Dataset entries:
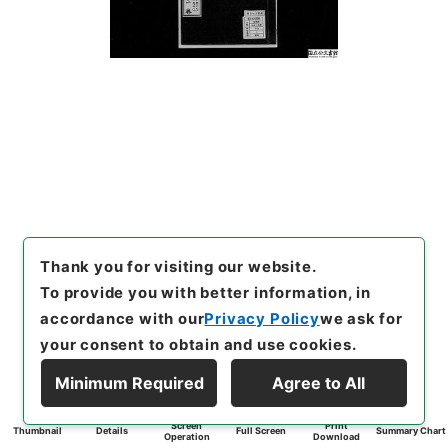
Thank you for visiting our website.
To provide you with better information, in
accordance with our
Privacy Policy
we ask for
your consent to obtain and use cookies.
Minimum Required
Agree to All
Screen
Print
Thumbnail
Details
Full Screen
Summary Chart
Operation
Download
--
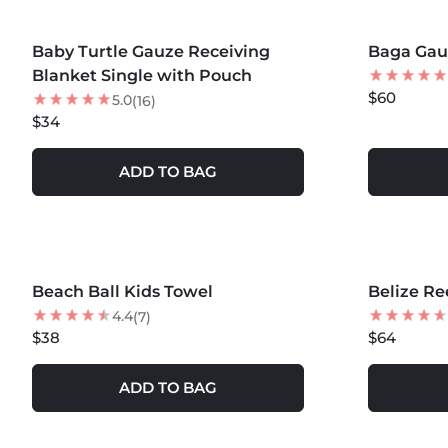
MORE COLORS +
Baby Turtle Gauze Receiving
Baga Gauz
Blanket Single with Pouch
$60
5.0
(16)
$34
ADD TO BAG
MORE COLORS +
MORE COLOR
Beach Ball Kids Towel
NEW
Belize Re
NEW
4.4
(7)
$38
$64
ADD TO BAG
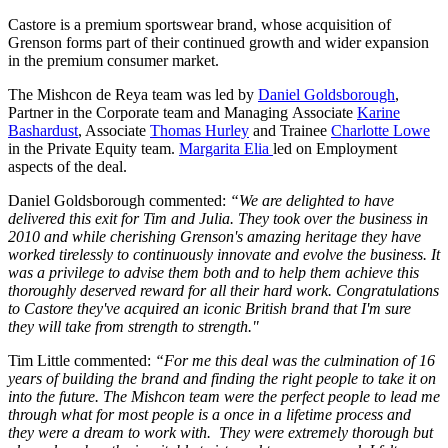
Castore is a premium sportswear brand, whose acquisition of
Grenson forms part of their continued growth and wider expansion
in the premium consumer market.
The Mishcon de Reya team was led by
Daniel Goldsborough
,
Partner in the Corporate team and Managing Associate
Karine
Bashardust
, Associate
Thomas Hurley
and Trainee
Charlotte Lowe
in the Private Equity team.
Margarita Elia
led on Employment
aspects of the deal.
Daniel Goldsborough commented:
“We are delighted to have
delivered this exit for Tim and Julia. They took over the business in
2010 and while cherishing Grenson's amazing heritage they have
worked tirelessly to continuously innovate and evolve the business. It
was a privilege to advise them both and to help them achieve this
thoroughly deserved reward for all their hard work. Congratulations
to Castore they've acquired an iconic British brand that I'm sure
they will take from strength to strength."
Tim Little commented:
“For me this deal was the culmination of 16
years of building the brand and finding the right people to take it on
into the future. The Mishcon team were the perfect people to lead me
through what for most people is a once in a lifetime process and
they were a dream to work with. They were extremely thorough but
--
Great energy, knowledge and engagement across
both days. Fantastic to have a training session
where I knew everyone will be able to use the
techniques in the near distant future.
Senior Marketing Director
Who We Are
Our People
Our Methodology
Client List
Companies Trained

**EXERCISE BRIEF:**
Output the lines above exactly, but only those between the line holding "led on Employment" and the line holding "they were a", inclusive.

**TASK OUTPUT:**
led on Employment
aspects of the deal.
Daniel Goldsborough commented:
“We are delighted to have
delivered this exit for Tim and Julia. They took over the business in
2010 and while cherishing Grenson's amazing heritage they have
worked tirelessly to continuously innovate and evolve the business. It
was a privilege to advise them both and to help them achieve this
thoroughly deserved reward for all their hard work. Congratulations
to Castore they've acquired an iconic British brand that I'm sure
they will take from strength to strength."
Tim Little commented:
“For me this deal was the culmination of 16
years of building the brand and finding the right people to take it on
into the future. The Mishcon team were the perfect people to lead me
through what for most people is a once in a lifetime process and
they were a dream to work with. They were extremely thorough but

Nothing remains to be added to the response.